Passage of the new 2009 Credit Card Laws may limit student access to credit. For years, new college students have been offered Visa and MasterCard access with little or no qualifying information required. By issuing cards to those new users, lenders hoped to create a long term (and profitable) relationship with these new customers.

Don't have a job? No problem. No income? No problem. Students signed up for credit accounts, used the cards and often found themselves in financial difficulty paying even the low monthly installments. The low initial interest rates were often raised drastically on these accounts and the default rate is the highest for any demographic group. Students registering for college were encouraged to sign up for various credit accounts by lenders who set up booths for "registration".

Burdened with student loans to repay, new graduates too often found their credit damaged by reckless use of credit cards during their first year or two of college. The black marks on their credit followed them for years and damaged their ability to obtain auto loans, buy homes and even rent apartments in some areas.

The dangers credit cards held for young college students has been apparent for some time but nothing has been done until now to require lending institutions to stop issuing accounts recklessly. Account limits on the student cards were usually less than $1,000 and often only $3-500 per account.

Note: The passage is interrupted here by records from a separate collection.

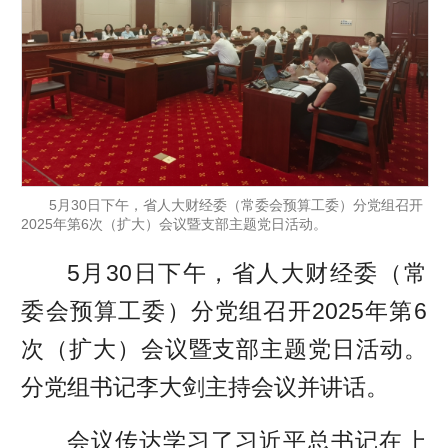
5月30日下午，省人大财经委（常委会预算工委）分党组召开
2025年第6次（扩大）会议暨支部主题党日活动。
5月30日下午，省人大财经委（常
委会预算工委）分党组召开2025年第6
次（扩大）会议暨支部主题党日活动。
分党组书记李大剑主持会议并讲话。
会议传达学习了习近平总书记在上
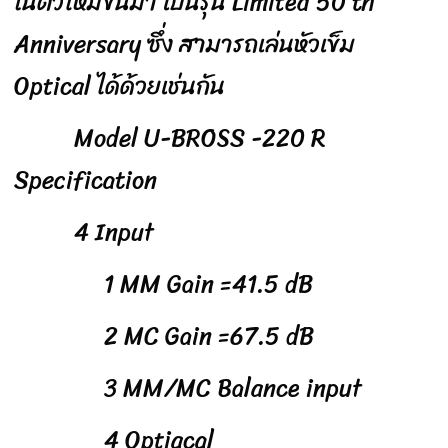
โนตัวใหม่ขื้นมา เป็นรุ่น Limited 50 th
Anniversary ซึ่ง สามารถเล่นหัวเข็ม
Optical ได้ด้วยเช่นกัน
Model U-BROSS -220 R
Specification
4 Input
1 MM Gain =41.5 dB
2 MC Gain =67.5 dB
3 MM/MC Balance input
4 Optiacal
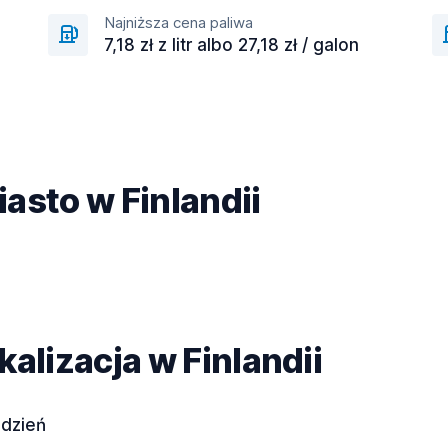
Najniższa cena paliwa
7,18 zł z litr albo 27,18 zł / galon
asto w Finlandii
kalizacja w Finlandii
 dzień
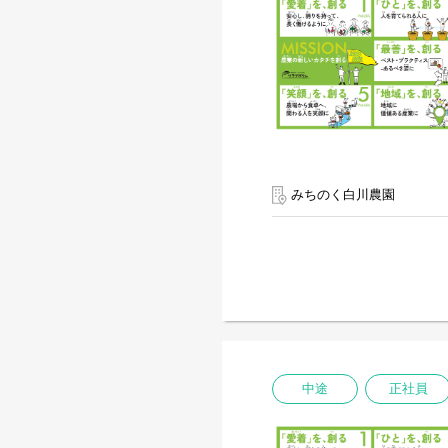
みちのく白川農園
中途
正社員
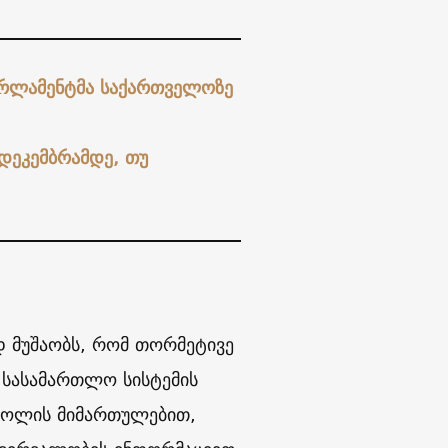
პარლამენტმა საქართველოზე
დეკემბრამდე, თუ
 მუშაობს, რომ თორმეტივე
ი სასამართლო სისტემის
როლის მიმართულებით,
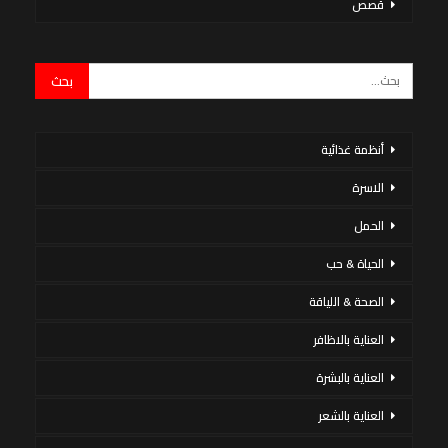
قصص
أنظمة غذائية
الاسرة
الحمل
الحياة & حب
الصحة & اللياقة
العناية بالاظافر
العناية بالبشرة
العناية بالشعر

Young people living away from home for the first time often had no experience in budgeting or in using credit wisely. Many would quickly charge up to their limit on their card and then attempt to pay off the card with the monthly minimum required. One missed or late payment would result in the interest rate on the account to soar to over 30%. The result is a student with a $1k limit charging to that limit would be out of school before he could pay off that debt from his freshman year.

Under the new 2009 law, consumers under the age of 21 will have to prove an ability to repay before they can obtain a credit card. This may be a job history of their own or parental permission where the parent takes responsibility for paying the account.

That a lender would require proof of ability to pay off a loan would seem to be common sense, wouldn't it? Sadly, it seems common sense appears in the financial markets only when laws demand it.